In his first media appearance since entering the leadership race for the province's Progressive Conservative Party, west coast businessman Frank Coleman said he was "in it to win it."
Coleman didn't outline any political platform, stating during his opening speech that he would be discussing who he was and his local history. He cited his long history with the Coleman Group of Companies.
Coleman said during a speech on Wednesday that he's happy with the province's economic growth over recent years.
"The economy has done well, and we want to keep this going, and so investment in infrastructure, investment in education and health," he said.

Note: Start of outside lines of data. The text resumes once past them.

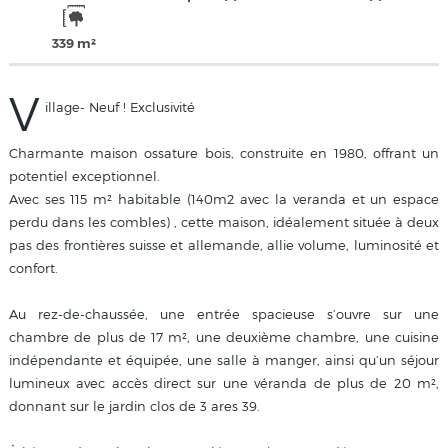
339 m²
V
illage- Neuf ! Exclusivité
Charmante maison ossature bois, construite en 1980, offrant un
potentiel exceptionnel.
Avec ses 115 m² habitable (140m2 avec la veranda et un espace
perdu dans les combles) , cette maison, idéalement située à deux
pas des frontières suisse et allemande, allie volume, luminosité et
confort.
Au rez-de-chaussée, une entrée spacieuse s’ouvre sur une
chambre de plus de 17 m², une deuxième chambre, une cuisine
indépendante et équipée, une salle à manger, ainsi qu’un séjour
lumineux avec accès direct sur une véranda de plus de 20 m²,
donnant sur le jardin clos de 3 ares 39.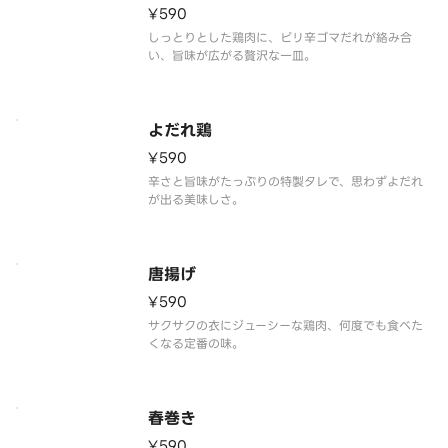
¥590
しっとりとした鶏肉に、ピリ辛ゴマだれが絡み合
い、旨味が広がる贅沢な一皿。
よだれ鶏
¥590
辛さと旨味がたっぷりの特製タレで、思わずよだれ
が出る美味しさ。
唐揚げ
¥590
サクサクの衣にジューシーな鶏肉、何度でも食べた
くなる定番の味。
春巻き
¥590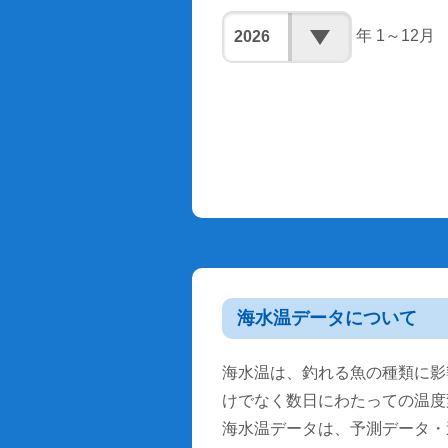
年 1～12月
海水温データについて
海水温は、釣れる魚の種類に影
けでなく数日にわたっての温度
海水温データは、予測データ・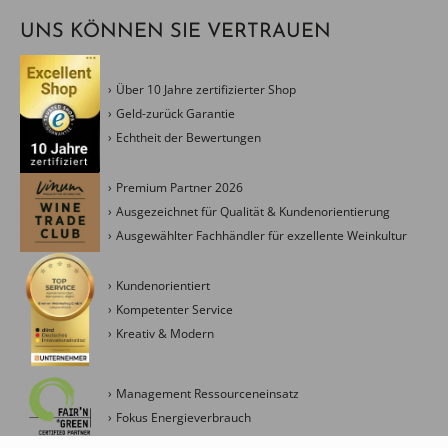
UNS KÖNNEN SIE VERTRAUEN
Über 10 Jahre zertifizierter Shop
Geld-zurück Garantie
Echtheit der Bewertungen
Premium Partner 2026
Ausgezeichnet für Qualität & Kundenorientierung
Ausgewählter Fachhändler für exzellente Weinkultur
Kundenorientiert
Kompetenter Service
Kreativ & Modern
Management Ressourceneinsatz
Fokus Energieverbrauch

Coleman is running against two other candidates to become the next premier of Newfoundland and Labrador.
Fish mogul Bill Barry was the first to enter the race to leadership. Howley town councillor Wayne Bennett submitted his papers on Friday morning.
Coleman addressed rumours that he was approached by former premier Danny Williams to seek the leadership nomination, saying he was the one who called Williams.

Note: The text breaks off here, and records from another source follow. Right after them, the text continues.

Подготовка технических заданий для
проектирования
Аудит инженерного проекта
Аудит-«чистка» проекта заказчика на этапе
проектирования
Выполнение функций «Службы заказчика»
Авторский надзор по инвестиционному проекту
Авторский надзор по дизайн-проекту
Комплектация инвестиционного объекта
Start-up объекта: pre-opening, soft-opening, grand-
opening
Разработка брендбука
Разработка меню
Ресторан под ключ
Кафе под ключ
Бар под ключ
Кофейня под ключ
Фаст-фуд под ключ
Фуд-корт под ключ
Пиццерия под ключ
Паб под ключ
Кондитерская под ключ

"For four years maybe, I have been encouraged by people of various parties to run and I've had many, many people to try and encourage me to run for both Liberals and PCs," Coleman said.

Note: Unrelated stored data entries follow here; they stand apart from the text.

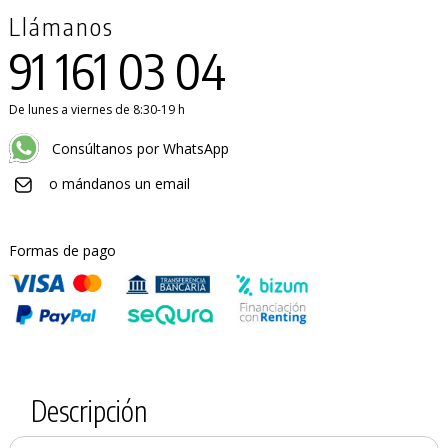
Llámanos
91 161 03 04
De lunes a viernes de 8:30-19 h
Consúltanos por WhatsApp
o mándanos un email
Formas de pago
Descripción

"But I believe in this party, and I did pick up the phone and call Danny Williams and told him I was thinking about this, and in fact I told Bill Barry I was thinking about this when Bill announced."
Coleman said he was unsure if he would receive support from Williams, but did receive advice from him.
Williams previously said that Barry would "definitely not" have his support, but wouldn't say who he would support during the race.
When asked by reporters why it took him so long to speak to media, Coleman said he took time to discuss his leadership bid with family and businesses partners.